Ce faisant, il laisse la chance, à l’avenir, d’une cohabitation avec un Jiang affaibli, reconnaissant d’être maintenu en place, et incapable de s’opposer à un ambitieux plan de réformes…
Pendant ce temps, sphyngiens, Jiang Zemin et ses hommes attendent leur chance…
Comme on voit, c’est une vague instable sur laquelle surfe le nouveau leader, et le fléau peut retomber dans n’importe quel sens—avec deux inconnues déterminantes à la clé : l’opinion de la base, et celle des investisseurs!
— Evitons Wenzhou (Zhejiang), un des notoires antres mondiaux du piratage, où rodent les plus louches êtres de l’empire… C’est ce qu’ auraient du se dire Wang et Aï ce 27/4, partis de Tianjin pour cette ville, avec leur humble Beijing Jeep et 30.000Y, pour y faire du 买卖 maimai (business). Presque à destination, ils furent pris en sandwich par 2 voitures, 8 hommes armés qui les allégèrent prestement de leur pécule et leurs portables. Mécontents du butin jugé trop maigre, ils les frappèrent, pour les encourager à rassembler, par GSM, une rançon plus étoffée. Et comme ils refusaient, Wang et Ai furent alors enlevés et séparés.
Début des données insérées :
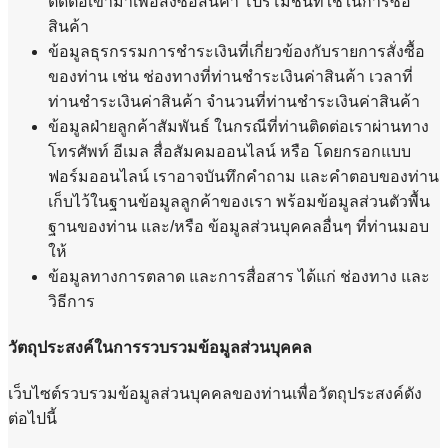
ติดต่อเข้ามาเพื่อสั่งซื้อสินค้า โปรโมชั่นที่ใช้ในการซื้อ
สินค้า
ข้อมูลธุรกรรมการชำระเงินที่เกี่ยวข้องกับรายการสั่งซื้อ
ของท่าน เช่น ช่องทางที่ท่านชำระเงินค่าสินค้า เวลาที่
ท่านชำระเงินค่าสินค้า จำนวนที่ท่านชำระเงินค่าสินค้า
ข้อมูลฝ่ายลูกค้าสัมพันธ์ ในกรณีที่ท่านติดต่อเราผ่านทาง
โทรศัพท์ อีเมล สื่อสัมคมออนไลน์ หรือ โดยกรอกแบบ
ฟอร์มออนไลน์ เราอาจบันทึกคำถาม และคำตอบของท่าน
เก็บไว้ในฐานข้อมูลลูกค้าของเรา พร้อมข้อมูลส่วนตัวพื้น
ฐานของท่าน และ/หรือ ข้อมูลส่วนบุคคลอื่นๆ ที่ท่านมอบ
ให้
ข้อมูลทางการตลาด และการสื่อสาร ได้แก่ ช่องทาง และ
วิธีการ
วัตถุประสงค์ในการรวบรวมข้อมูลส่วนบุคคล
เว็บไซต์รวบรวมข้อมูลส่วนบุคคลของท่านเพื่อวัตถุประสงค์ดัง
ต่อไปนี้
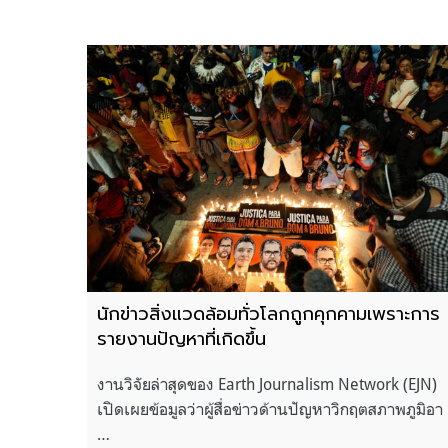
นักข่าวสิ่งแวดล้อมทั่วโลกถูกคุกคามเพราะการ
รายงานปัญหาที่เกิดขึ้น
งานวิจัยล่าสุดของ Earth Journalism Network (EJN)
เปิดเผยข้อมูลว่าผู้สื่อข่าวด้านปัญหาวิกฤตสภาพภูมิอา
…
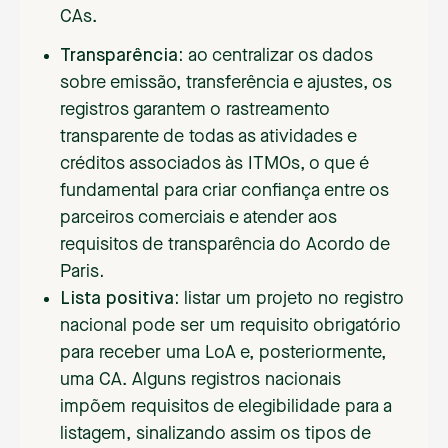
CAs.
Transparência:
ao centralizar os dados
sobre emissão, transferência e ajustes, os
registros garantem o rastreamento
transparente de todas as atividades e
créditos associados às ITMOs, o que é
fundamental para criar confiança entre os
parceiros comerciais e atender aos
requisitos de transparência do Acordo de
Paris
.
Lista positiva:
listar um projeto no registro
nacional pode ser um requisito obrigatório
para receber uma LoA e, posteriormente,
uma CA. Alguns registros nacionais
impõem requisitos de elegibilidade para a
listagem, sinalizando assim os tipos de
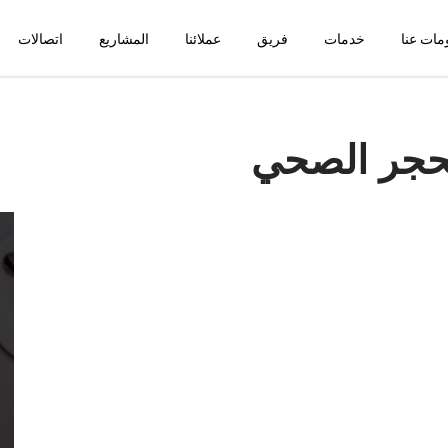
مات عنا
خدمات
فريق
عملائنا
المشاريع
اتصالات
لحجر الصحي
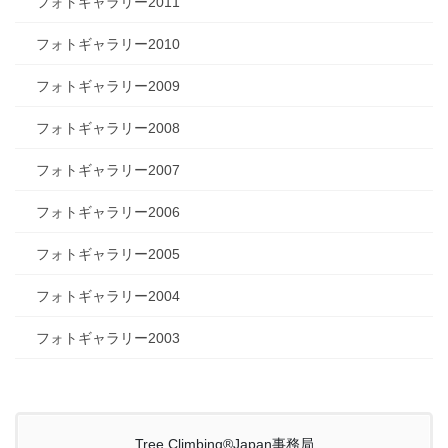
フォトギャラリー2011
フォトギャラリー2010
フォトギャラリー2009
フォトギャラリー2008
フォトギャラリー2007
フォトギャラリー2006
フォトギャラリー2005
フォトギャラリー2004
フォトギャラリー2003
Tree Climbing®Japan事務局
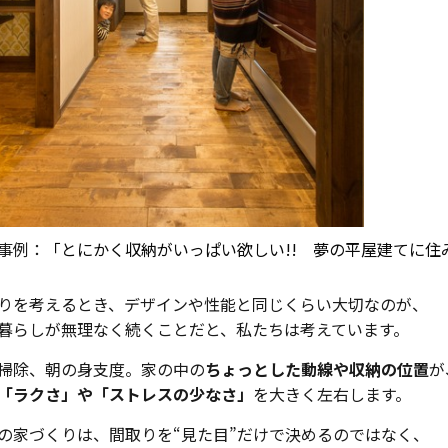
事例：
「とにかく収納がいっぱい欲しい!! 夢の平屋建てに住み
りを考えるとき、デザインや性能と同じくらい大切なのが、
暮らしが無理なく続くことだと、私たちは考えています。
掃除、朝の身支度。家の中の
ちょっとした動線や収納の位置
が
「ラクさ」や「ストレスの少なさ」
を大きく左右します。
の家づくりは、間取りを“見た目”だけで決めるのではなく、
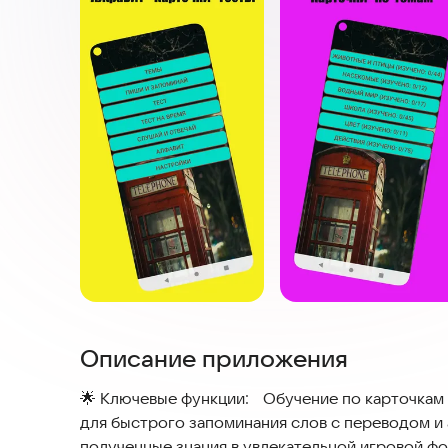
Описание приложения
🌟 Ключевые функции: Обучение по карточкам (
для быстрого запоминания слов с переводом и ассоциациями. Интеракт
полученные знания в увлекательной игровой форме — учит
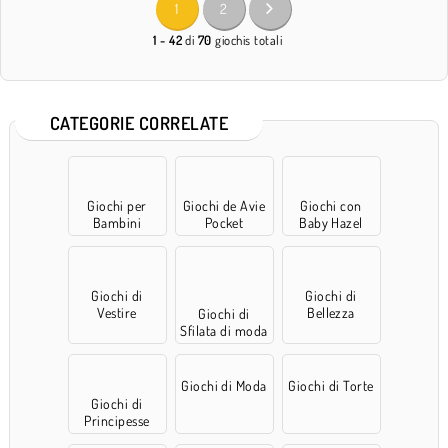
1
2
1 - 42
di
70
giochis totali
CATEGORIE CORRELATE
Giochi per
Giochi de Avie
Giochi con
Bambini
Pocket
Baby Hazel
Giochi di
Giochi di
Vestire
Bellezza
Giochi di
Sfilata di moda
accessori
Giochi di Moda
Giochi di Torte
Giochi di
Principesse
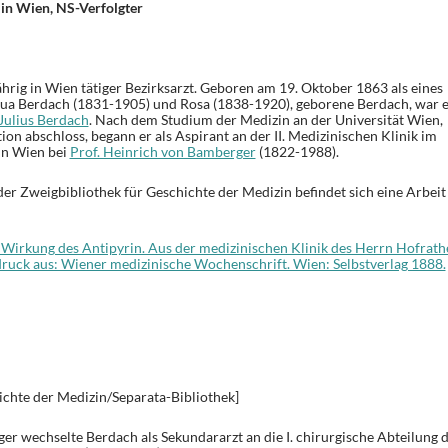
 in Wien, NS-Verfolgter
hrig in Wien tätiger Bezirksarzt. Geboren am 19. Oktober 1863 als eines
sua Berdach (1831-1905) und Rosa (1838-1920), geborene Berdach, war e
Julius Berdach
. Nach dem Studium der Medizin an der Universität Wien,
on abschloss, begann er als Aspirant an der II. Medizinischen Klinik im
in Wien bei
Prof. Heinrich von Bamberger
(1822-1988).
der Zweigbibliothek für Geschichte der Medizin befindet sich eine Arbeit
r Wirkung des Antipyrin. Aus der medizinischen Klinik des Herrn Hofrath
druck aus: Wiener medizinische Wochenschrift. Wien: Selbstverlag 1888.
ichte der Medizin/Separata-Bibliothek]
 wechselte Berdach als Sekundararzt an die I. chirurgische Abteilung 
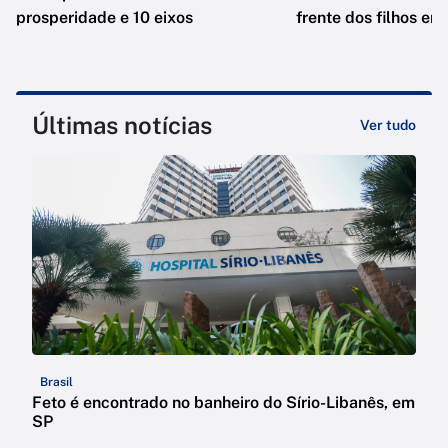
prosperidade e 10 eixos
frente dos filhos em
Últimas notícias
Ver tudo
Brasil
Feto é encontrado no banheiro do Sírio-Libanês, em
SP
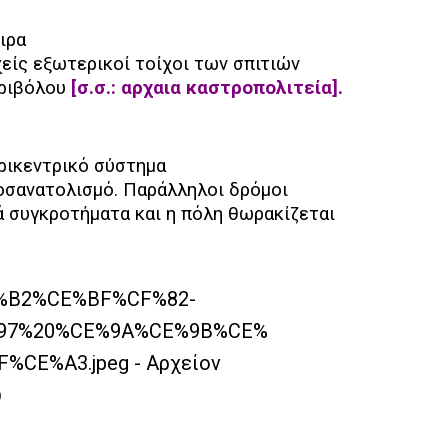
ιρα
χείς εξωτερικοί τοίχοι των σπιτιών
εριβόλου
[σ.σ.: αρχαια καστροπολιτεία].
ερικεντρικό σύστημα
ροσανατολισμό. Παράλληλοι δρόμοι
ά συγκροτήματα και η πόλη θωρακίζεται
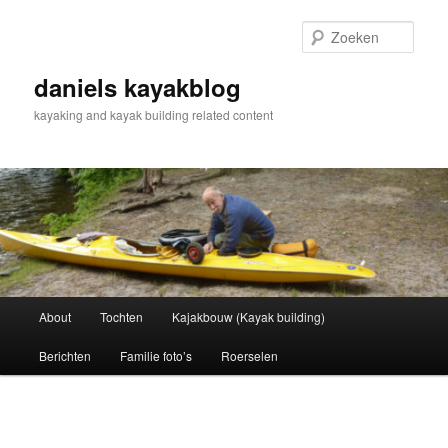
Spring
naar
Zoek
de
primaire
daniels kayakblog
inhoud
kayaking and kayak building related content
Hoofdmenu
About
Tochten
Kajakbouw (Kayak building)
Berichten
Familie foto’s
Roerselen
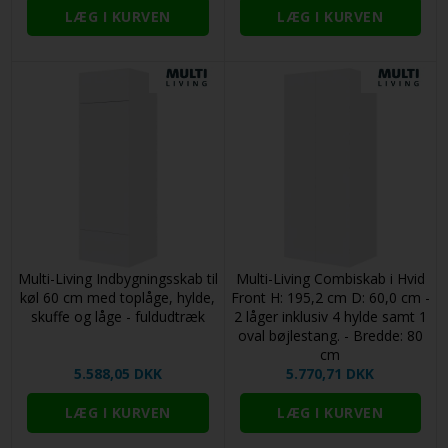
Multi-Living Indbygningsskab til
Multi-Living Combiskab i Hvid
køl 60 cm med toplåge, hylde,
Front H: 195,2 cm D: 60,0 cm -
skuffe og låge - fuldudtræk
2 låger inklusiv 4 hylde samt 1
oval bøjlestang. - Bredde: 80
cm
5.588,05 DKK
5.770,71 DKK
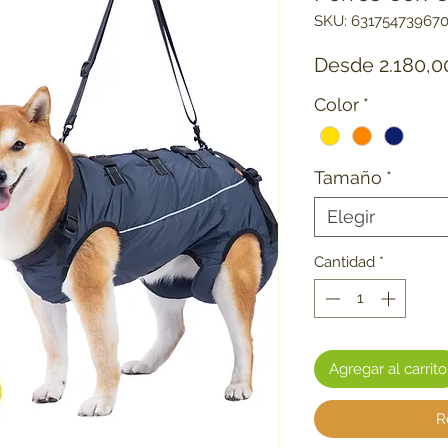
SKU: 63175473967
Desde
2.180,
Color
*
Tamaño
*
Elegir
Cantidad
*
Agregar al carrito
R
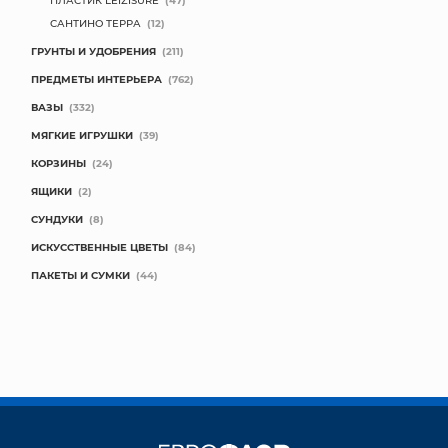
ПЛАСТИК LEIZISURE
(47)
САНТИНО ТЕРРА
(12)
ГРУНТЫ И УДОБРЕНИЯ
(211)
ПРЕДМЕТЫ ИНТЕРЬЕРА
(762)
ВАЗЫ
(332)
МЯГКИЕ ИГРУШКИ
(39)
КОРЗИНЫ
(24)
ЯЩИКИ
(2)
СУНДУКИ
(8)
ИСКУССТВЕННЫЕ ЦВЕТЫ
(84)
ПАКЕТЫ И СУМКИ
(44)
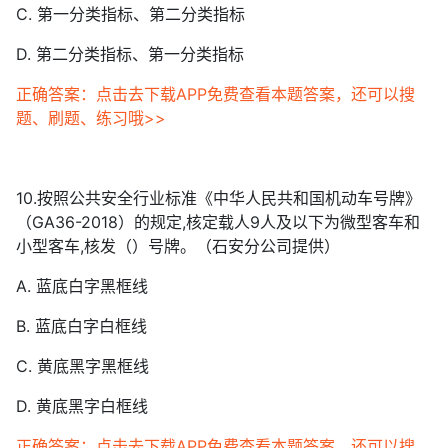
C. 第一分类指标、第二分类指标
D. 第二分类指标、第一分类指标
正确答案：点击去下载APP免费查看本题答案，还可以搜
题、刷题、练习哦>>
10.按照公共安全行业标准《中华人民共和国机动车号牌》
（GA36-2018）的规定,核定载人9人及以下为微型客车和
小型客车,核发（）号牌。（石安分公司提供）
A. 蓝底白字黑框线
B. 蓝底白字白框线
C. 黄底黑字黑框线
D. 黄底黑字白框线
正确答案：点击去下载APP免费查看本题答案，还可以搜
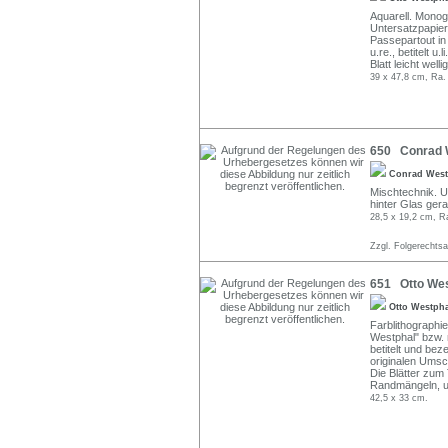
Aquarell. Monog
Untersatzpapier
Passepartout in 
u.re., betitelt u.li.
Blatt leicht wel
39 x 47,8 cm, Ra.
650 Conrad We
Conrad West
Mischtechnik. U.
hinter Glas ger
28,5 x 19,2 cm, R
Zzgl. Folgerechts
651 Otto Wes
Otto Westph
Farblithographie
Westphal" bzw. 
betitelt und bez
originalen Umsc
Die Blätter zum
Randmängeln, u.
42,5 x 33 cm.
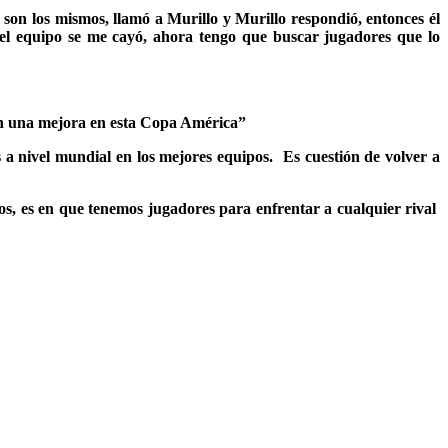
 son los mismos, llamó a Murillo y Murillo respondió, entonces él
el equipo se me cayó, ahora tengo que buscar jugadores que lo
ron una mejora en esta Copa América”
 a nivel mundial en los mejores equipos. Es cuestión de volver a
ilos, es en que tenemos jugadores para enfrentar a cualquier rival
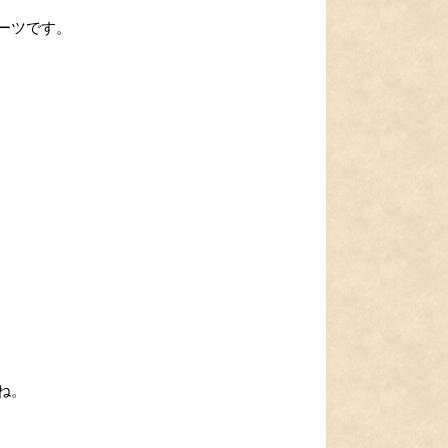
！
ーツです。
ね。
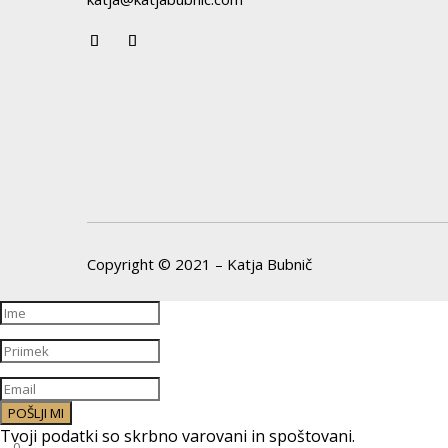
Copyright © 2021 – Katja Bubnič
POŠLJI MI
Tvoji podatki so skrbno varovani in spoštovani.
0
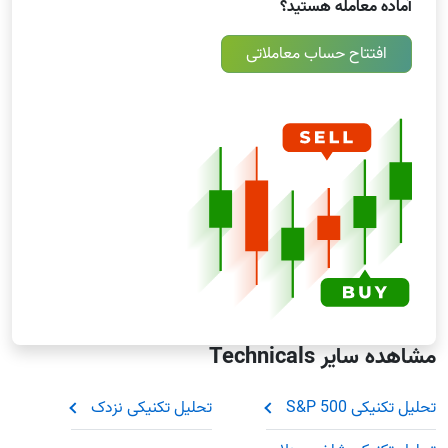
آماده معامله هستید؟
میانگین متحرک نمایی (EMA)
مانند WMA، این نوع نیز بر داده های اخیر تأکید دارد، اما به
افتتاح حساب معاملاتی
شکل پیوسته تر. برخلاف WMA، داده های قدیمی هرگز به
طور کامل حذف نمی شوند؛ فقط به مرور زمان وزن کمتری
می گیرند. این روش به قیمت های جدید وزن بیشتری می
دهد، اما داده های قدیمی را در پس زمینه حفظ می کند.
هنگام تحلیل میانگین متحرک داوجونز در فصل های اعلام
درآمد، معامله گران اغلب برای تشخیص سریع تر تغییرات در
شتاب حرکت، به EMA ها تکیه می کنند.
مشاهده سایر Technicals
تحلیل تکنیکی S&P 500
تحلیل تکنیکی نزدک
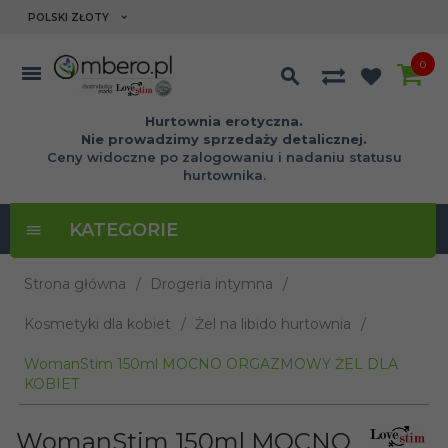
currency_h
POLSKI ZŁOTY
0
Hurtownia erotyczna.
Nie prowadzimy sprzedaży detalicznej.
Ceny widoczne po zalogowaniu i nadaniu statusu
hurtownika.
KATEGORIE
Strona główna
Drogeria intymna
Kosmetyki dla kobiet
Żel na libido hurtownia
WomanStim 150ml MOCNO ORGAZMOWY ŻEL DLA
KOBIET
WomanStim 150ml MOCNO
Ahuri, Wang se retrouva au 3. étage d’un hôtel borgne. Après quelques heures de statu quo, sur le lit, les 3 geôliers s’assoupirent, tandis que sur la chaise, le kidnappé dénouait ses liens et s’enfuyait par l’escalier… Pour retrouver, au 4ème et au 2d, un malfrat en faction! De désespoir, il ne lui resta plus qu’à se jeter par une fenêtre du couloir, sur une pub lumineuse en hauteur, devant la façade. C’est alors que Wang eut la 急中生智 jizhongshengzhi, l’idée qui sauve en pleine panade: plus à l’attention de la foule qui s’amassait, qu’à celle des truands qui tentaient de le raisonner par des paroles mielleuses, Wang hurla de sa plus belle voix qu’il voulait se suicider. Presque immédiatement arrivèrent ventre à terre les reporters : Wang était sauvé! Il jugea toutefois préférable de demeurer sur son îlot instable à 10m du sol, jusqu’à l’arrivée des policiers. Les bandits n’avaient pas demandé leur reste—l’hôtel de passe, de mèche, les avait laissé filer. Voilà donc M. Wang de nouveau libre, mais d’une liberté laissant un arrière-goût amer : Aï son partenaire, reste aux mains de la triade, et sa voiture a changé pour de bon de propriétaire. La police, comme on dit, enquête!
— 19-28 mai, Genève: Assemblée Générale de l’OMS, en présence de Mme Wu Yi, vice-1er Ministre et ministre de la Santé.